_TASK DESCRIPTION_
Return exactly the span of lines in the following data that opens with the line containing "い、国土を焦土化しました。ヨーロッパではユーゴ" and closes with the line containing "頭に、米欧日の西側諸国がウクライナに巨大な武器". Include nothing else.

_DATA LISTING_
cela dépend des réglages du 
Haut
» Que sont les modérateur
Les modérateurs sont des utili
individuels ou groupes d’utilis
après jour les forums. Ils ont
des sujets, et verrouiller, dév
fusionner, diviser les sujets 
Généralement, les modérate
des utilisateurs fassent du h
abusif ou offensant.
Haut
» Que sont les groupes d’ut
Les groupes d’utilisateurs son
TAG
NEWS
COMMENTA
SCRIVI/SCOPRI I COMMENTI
---
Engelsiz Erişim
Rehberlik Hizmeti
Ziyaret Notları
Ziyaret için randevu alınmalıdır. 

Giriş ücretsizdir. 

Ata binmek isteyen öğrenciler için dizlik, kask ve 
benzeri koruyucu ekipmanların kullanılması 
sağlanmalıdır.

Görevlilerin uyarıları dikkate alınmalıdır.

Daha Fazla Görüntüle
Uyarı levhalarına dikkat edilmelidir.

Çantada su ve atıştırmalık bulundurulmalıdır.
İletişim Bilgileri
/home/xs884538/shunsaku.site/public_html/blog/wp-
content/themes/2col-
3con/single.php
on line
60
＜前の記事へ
* * *
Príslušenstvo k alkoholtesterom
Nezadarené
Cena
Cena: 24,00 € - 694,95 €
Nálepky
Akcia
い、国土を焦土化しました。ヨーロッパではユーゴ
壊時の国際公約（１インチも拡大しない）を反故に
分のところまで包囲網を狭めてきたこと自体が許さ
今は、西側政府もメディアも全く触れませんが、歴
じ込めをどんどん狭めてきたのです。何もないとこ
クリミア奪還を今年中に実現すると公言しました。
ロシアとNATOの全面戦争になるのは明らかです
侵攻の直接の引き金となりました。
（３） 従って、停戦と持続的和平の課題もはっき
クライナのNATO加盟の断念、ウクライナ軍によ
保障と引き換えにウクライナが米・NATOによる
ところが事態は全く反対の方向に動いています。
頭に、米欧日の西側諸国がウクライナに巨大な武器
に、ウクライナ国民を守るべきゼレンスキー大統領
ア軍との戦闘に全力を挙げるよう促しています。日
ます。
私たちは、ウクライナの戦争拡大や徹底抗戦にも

_ANSWER SPACE_
い、国土を焦土化しました。ヨーロッパではユーゴ
壊時の国際公約（１インチも拡大しない）を反故に
分のところまで包囲網を狭めてきたこと自体が許さ
今は、西側政府もメディアも全く触れませんが、歴
じ込めをどんどん狭めてきたのです。何もないとこ
クリミア奪還を今年中に実現すると公言しました。
ロシアとNATOの全面戦争になるのは明らかです
侵攻の直接の引き金となりました。
（３） 従って、停戦と持続的和平の課題もはっき
クライナのNATO加盟の断念、ウクライナ軍によ
保障と引き換えにウクライナが米・NATOによる
ところが事態は全く反対の方向に動いています。
頭に、米欧日の西側諸国がウクライナに巨大な武器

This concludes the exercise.